Here's What to Do If You Get Scammed
- If you gave remote access to your computer: update your security and system software right away. Reboot your computer, run your antivirus at startup, and remove anything it catches. You should also delete your browser cache and history. Change your computer and wifi password if you can, and reset everything to default.
- If you used your debit or credit card: contact your bank or credit card company immediately. Tell them everything and ask them to stop the transaction or reverse the charges if possible.

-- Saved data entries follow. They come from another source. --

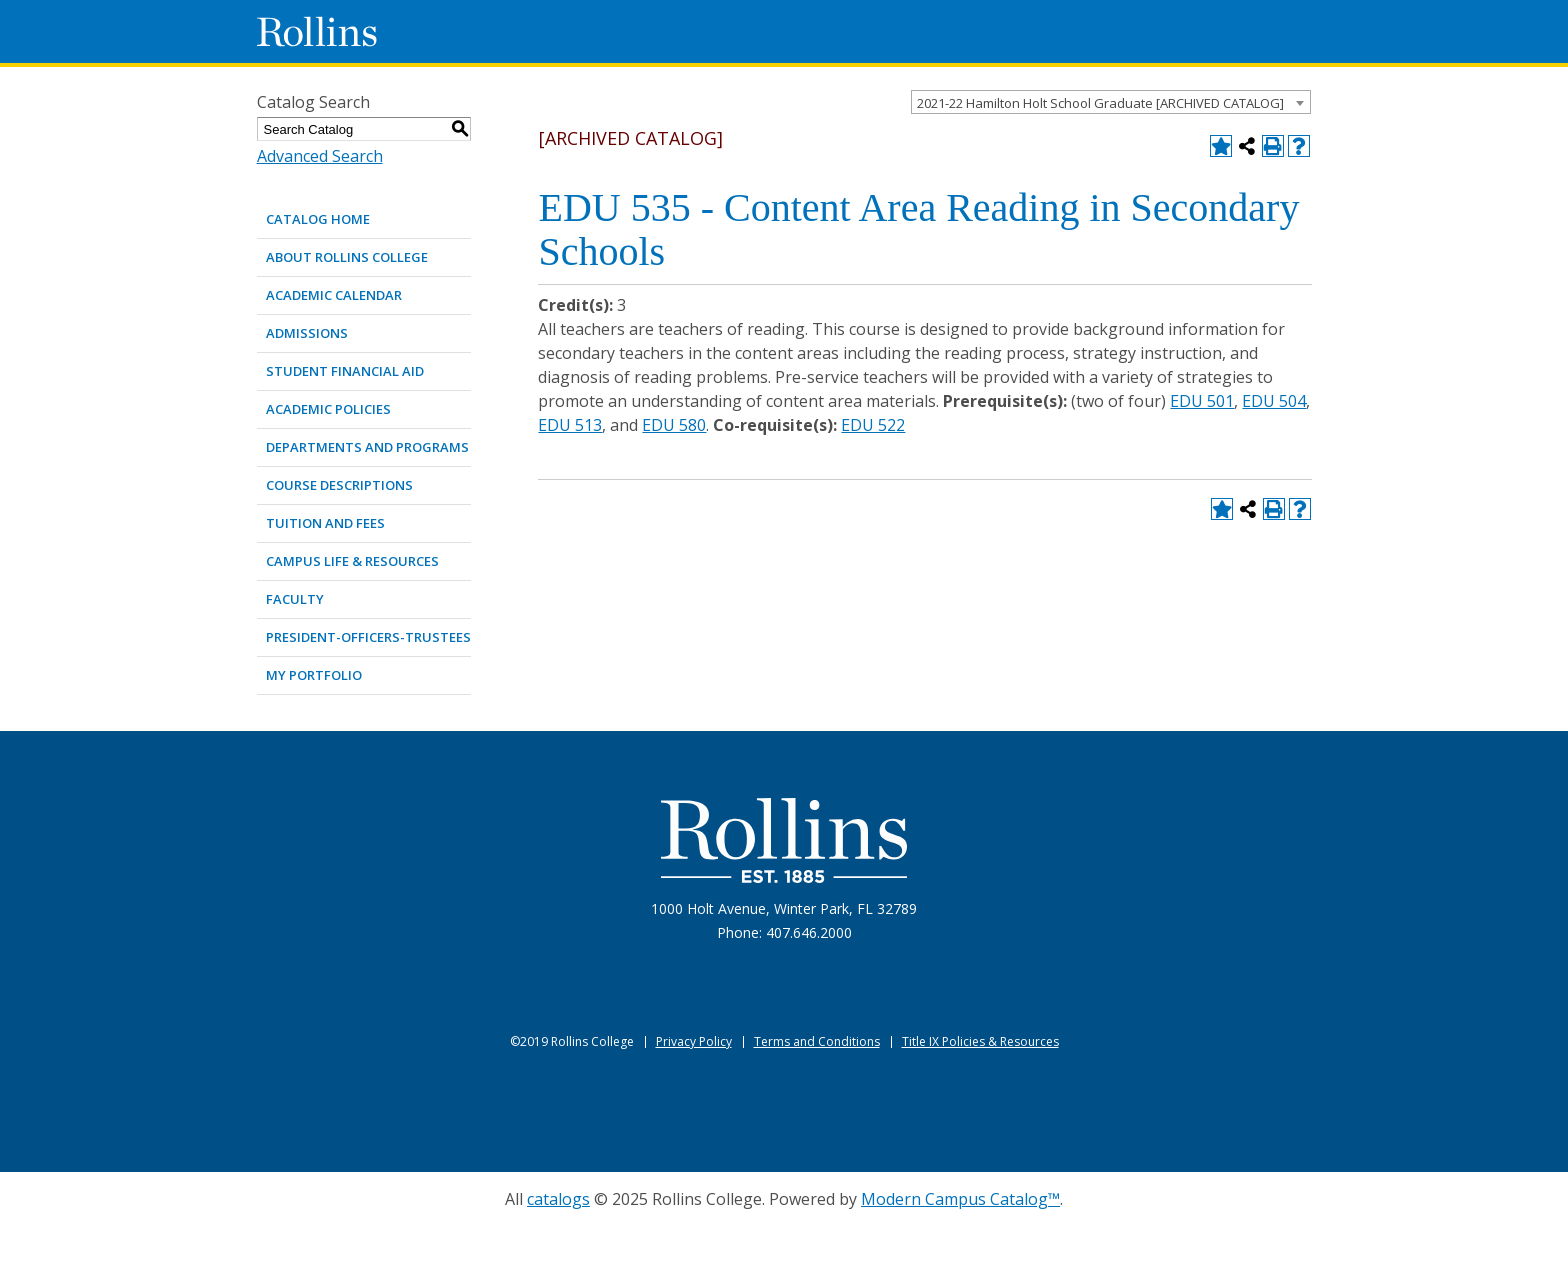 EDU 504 (1274, 401)
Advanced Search (320, 156)
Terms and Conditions (817, 1041)
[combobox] (1111, 102)
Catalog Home (318, 219)
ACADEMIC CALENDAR (334, 295)
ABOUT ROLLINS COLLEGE (347, 257)
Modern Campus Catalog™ (960, 1199)
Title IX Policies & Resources (980, 1041)
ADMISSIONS (307, 333)
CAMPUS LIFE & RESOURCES (352, 561)
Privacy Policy (694, 1041)
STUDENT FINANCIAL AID (345, 371)
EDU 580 (674, 425)
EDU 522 (873, 425)
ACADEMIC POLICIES (328, 409)
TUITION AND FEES (325, 523)
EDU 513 (570, 425)
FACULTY (295, 599)
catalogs (558, 1199)
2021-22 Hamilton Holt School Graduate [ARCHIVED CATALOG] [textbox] (1100, 103)
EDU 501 (1202, 401)
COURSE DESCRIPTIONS (339, 485)
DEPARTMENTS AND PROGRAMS (367, 447)
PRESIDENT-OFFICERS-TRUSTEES (368, 637) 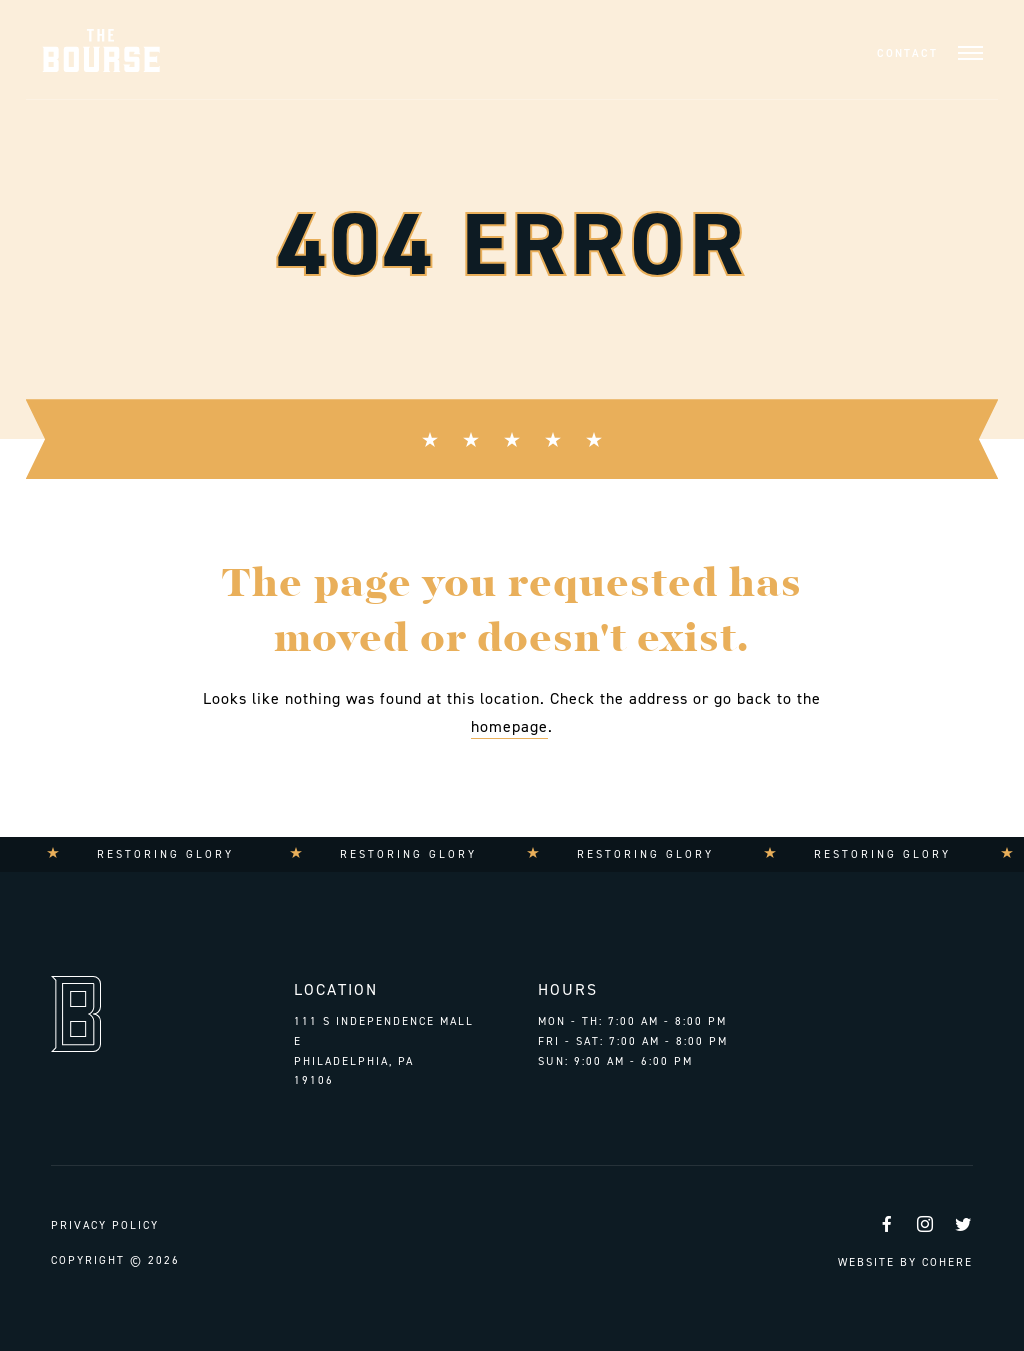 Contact (907, 53)
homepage (509, 726)
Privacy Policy (105, 1225)
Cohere (947, 1262) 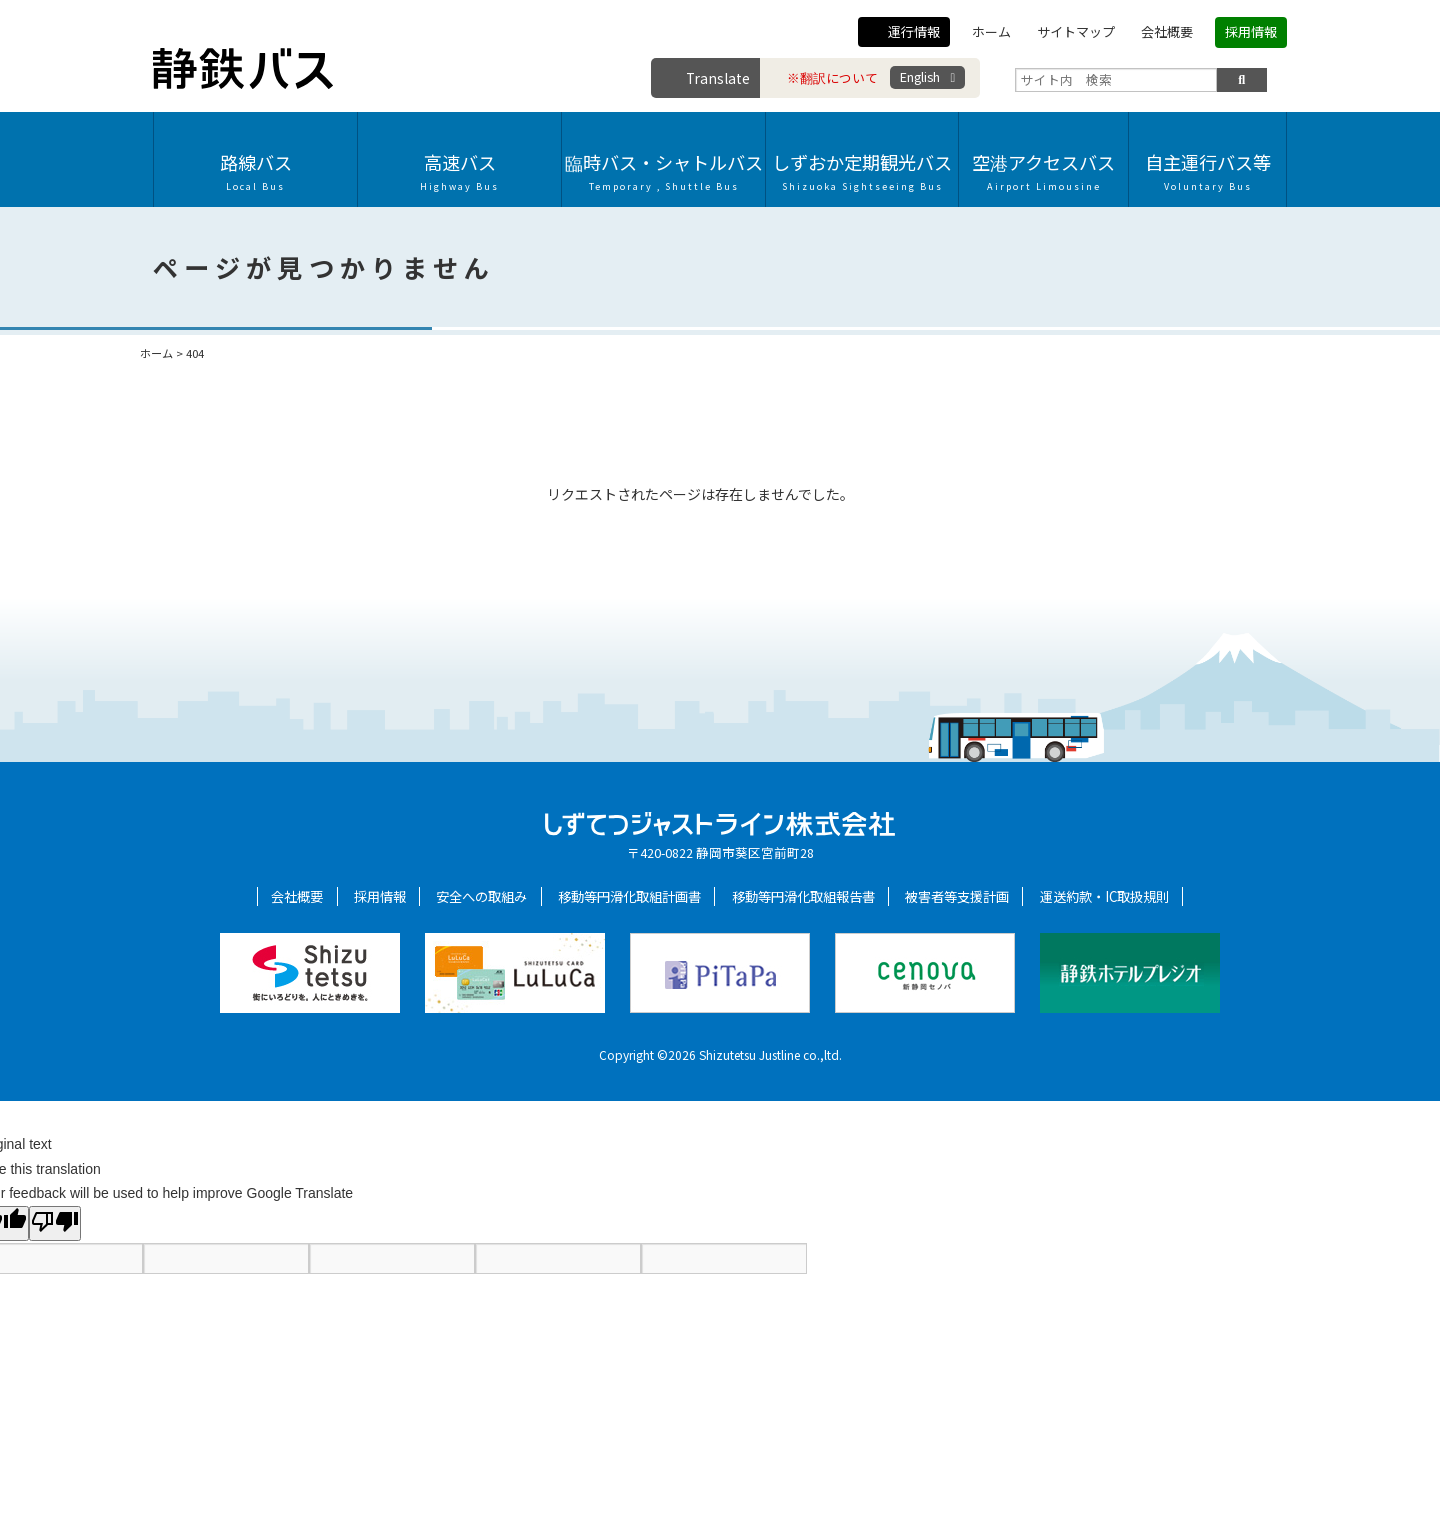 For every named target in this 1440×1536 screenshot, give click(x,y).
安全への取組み (481, 896)
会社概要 (1167, 31)
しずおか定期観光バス (862, 171)
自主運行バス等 (1207, 171)
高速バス (459, 171)
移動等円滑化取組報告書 (803, 896)
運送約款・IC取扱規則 (1104, 896)
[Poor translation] (55, 1224)
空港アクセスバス (1043, 171)
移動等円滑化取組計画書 (629, 896)
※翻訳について (832, 77)
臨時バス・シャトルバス (663, 171)
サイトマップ (1076, 31)
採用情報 (1251, 31)
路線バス (255, 171)
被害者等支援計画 (957, 896)
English (920, 76)
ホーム (991, 31)
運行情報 (914, 31) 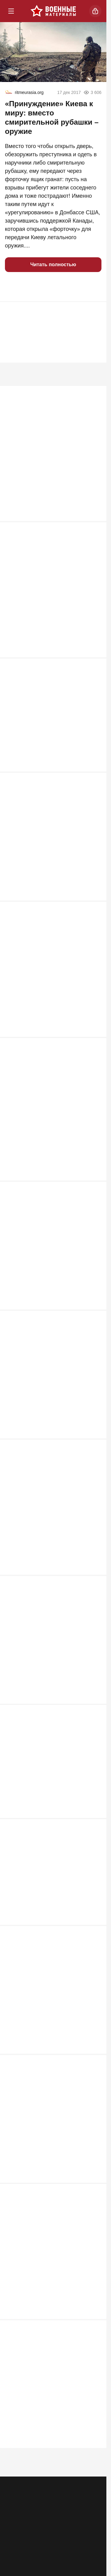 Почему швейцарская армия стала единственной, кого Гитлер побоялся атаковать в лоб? (49, 460)
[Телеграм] (17, 2537)
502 (94, 2331)
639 (94, 1325)
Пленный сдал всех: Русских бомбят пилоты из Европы (53, 848)
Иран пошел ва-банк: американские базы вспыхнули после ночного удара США (51, 1273)
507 (94, 2198)
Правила (66, 2510)
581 (94, 1947)
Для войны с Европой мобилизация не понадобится (52, 2409)
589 (94, 1717)
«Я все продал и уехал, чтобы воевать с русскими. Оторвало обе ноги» (50, 733)
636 (94, 1458)
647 (94, 1192)
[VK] (65, 2537)
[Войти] (95, 11)
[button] (12, 286)
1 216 (92, 651)
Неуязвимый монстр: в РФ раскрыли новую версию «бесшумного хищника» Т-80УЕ (45, 1125)
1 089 (92, 770)
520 (94, 2065)
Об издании (19, 2510)
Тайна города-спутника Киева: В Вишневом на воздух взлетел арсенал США (47, 2147)
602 (94, 1591)
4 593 (92, 519)
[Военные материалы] (53, 11)
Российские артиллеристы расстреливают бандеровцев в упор (52, 1669)
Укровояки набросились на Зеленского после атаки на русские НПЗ (51, 1540)
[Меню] (11, 11)
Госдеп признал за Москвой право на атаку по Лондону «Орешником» (50, 2025)
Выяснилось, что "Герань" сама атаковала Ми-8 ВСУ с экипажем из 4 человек (52, 985)
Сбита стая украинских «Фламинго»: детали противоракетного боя (52, 596)
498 (94, 2464)
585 (94, 1835)
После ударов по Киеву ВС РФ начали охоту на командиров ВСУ (48, 1403)
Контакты (66, 2500)
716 (94, 1044)
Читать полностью (53, 264)
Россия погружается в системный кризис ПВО (49, 2276)
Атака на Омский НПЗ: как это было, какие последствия (52, 1795)
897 (94, 903)
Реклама (16, 2500)
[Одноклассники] (41, 2537)
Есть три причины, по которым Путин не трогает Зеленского (45, 1913)
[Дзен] (89, 2537) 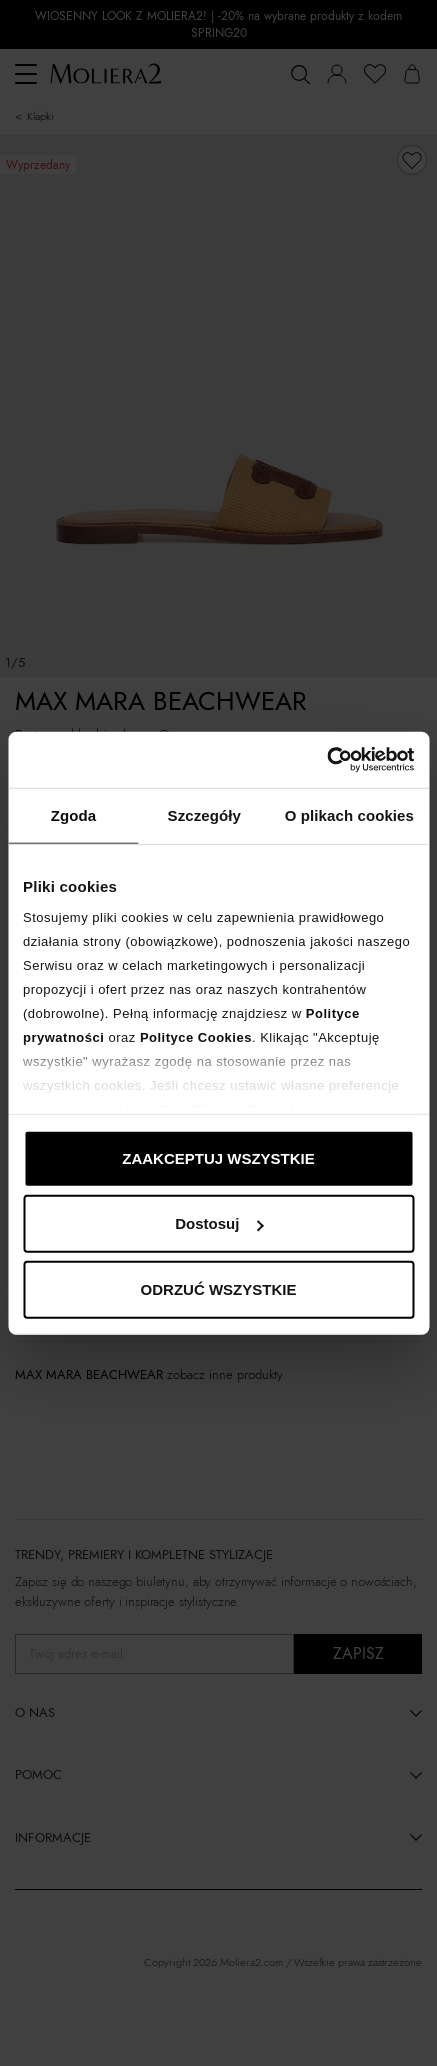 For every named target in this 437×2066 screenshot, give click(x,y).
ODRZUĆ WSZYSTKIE (219, 1288)
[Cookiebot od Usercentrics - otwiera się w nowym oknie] (326, 760)
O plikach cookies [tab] (349, 814)
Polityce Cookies (196, 1037)
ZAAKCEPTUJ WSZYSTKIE (218, 1157)
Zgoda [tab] (74, 814)
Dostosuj (219, 1223)
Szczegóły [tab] (204, 814) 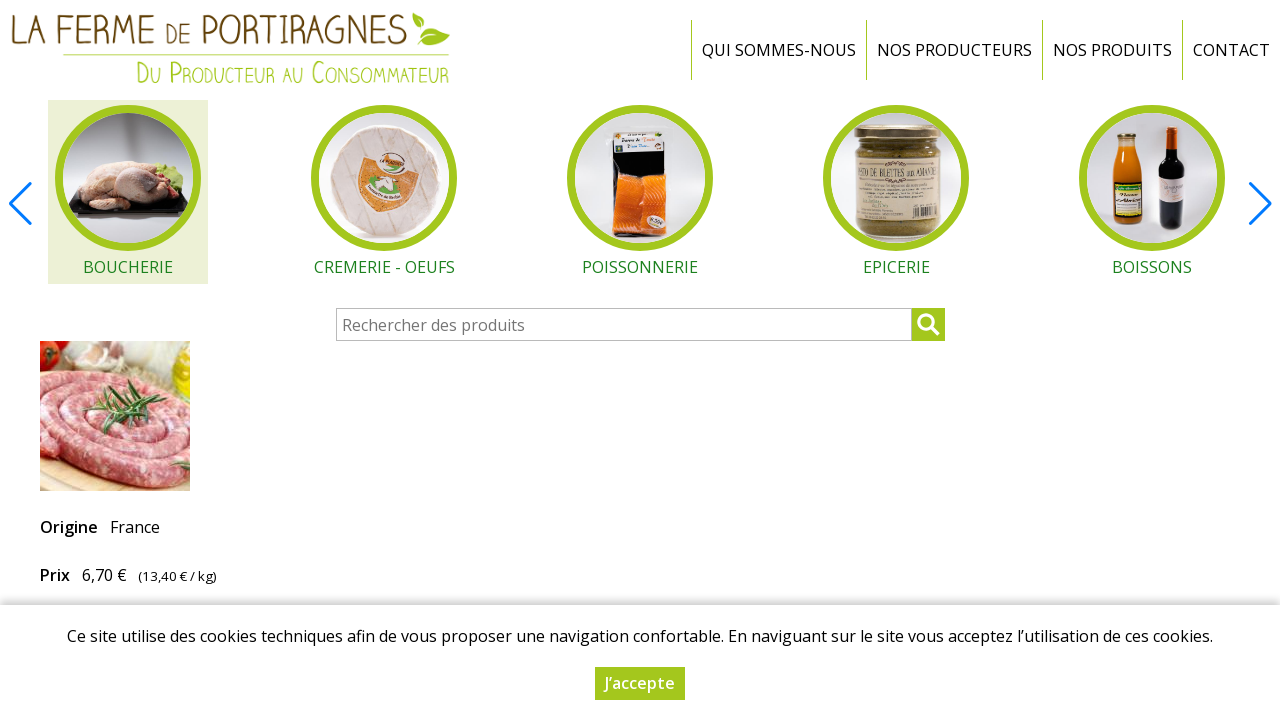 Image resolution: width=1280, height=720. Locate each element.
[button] (1260, 204)
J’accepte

- If you paid using a gift card: contact the issuing company immediately and report the scam. Ask if they can refund your money.
- If you gave a scammer your username and password: change your password to a stronger one ASAP. If you use the same password for other sites or accounts, change these too.
Reporting a Tech Support Scam
You can always report tech support scams to the Federal Trade Commission so they can build cases against these scammers.
About the Author
Daniel William is Content Director and a Cyber Security Director at IDStrong. His great passion is to maintain the safety of the organization's online systems and networks.
He knows that both individuals and businesses face the constant challenge of cyber threats. Identifying and preventing these attacks is a priority for Daniel.